== ABOUT THIS TASK ==
What is needed is an exact copy of the lines in the entries below from the one holding "la región y anuncia acciones" through the one holding "세차타월 10장, 극세사 타월 10장", pictures excluded.

== DATA FOR ANALYSIS ==

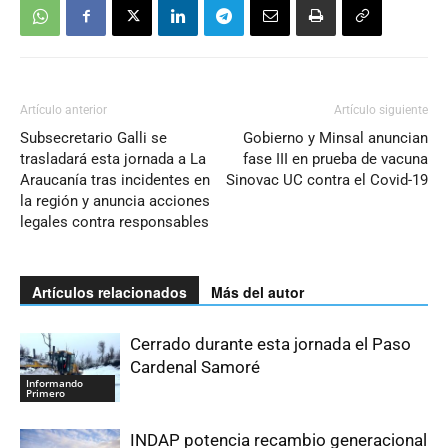
Artículo anterior
Artículo siguiente
Subsecretario Galli se
Gobierno y Minsal anuncian
trasladará esta jornada a La
fase III en prueba de vacuna
Araucanía tras incidentes en
Sinovac UC contra el Covid-19
la región y anuncia acciones
legales contra responsables
Artículos relacionados
Más del autor
Cerrado durante esta jornada el Paso
Cardenal Samoré
Informando
Primero
INDAP potencia recambio generacional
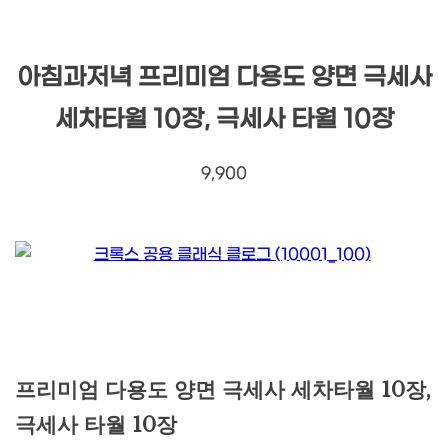
아침과저녁 프리미엄 다용도 양면 극세사
세차타월 10장, 극세사 타월 10장
9,900
프리미엄 다용도 양면 극세사 세차타월 10장,
극세사 타월 10장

== SOLUTION TO THE EXERCISE ==
la región y anuncia acciones
legales contra responsables
Artículos relacionados
Más del autor
Cerrado durante esta jornada el Paso
Cardenal Samoré
Informando
Primero
INDAP potencia recambio generacional
아침과저녁 프리미엄 다용도 양면 극세사
세차타월 10장, 극세사 타월 10장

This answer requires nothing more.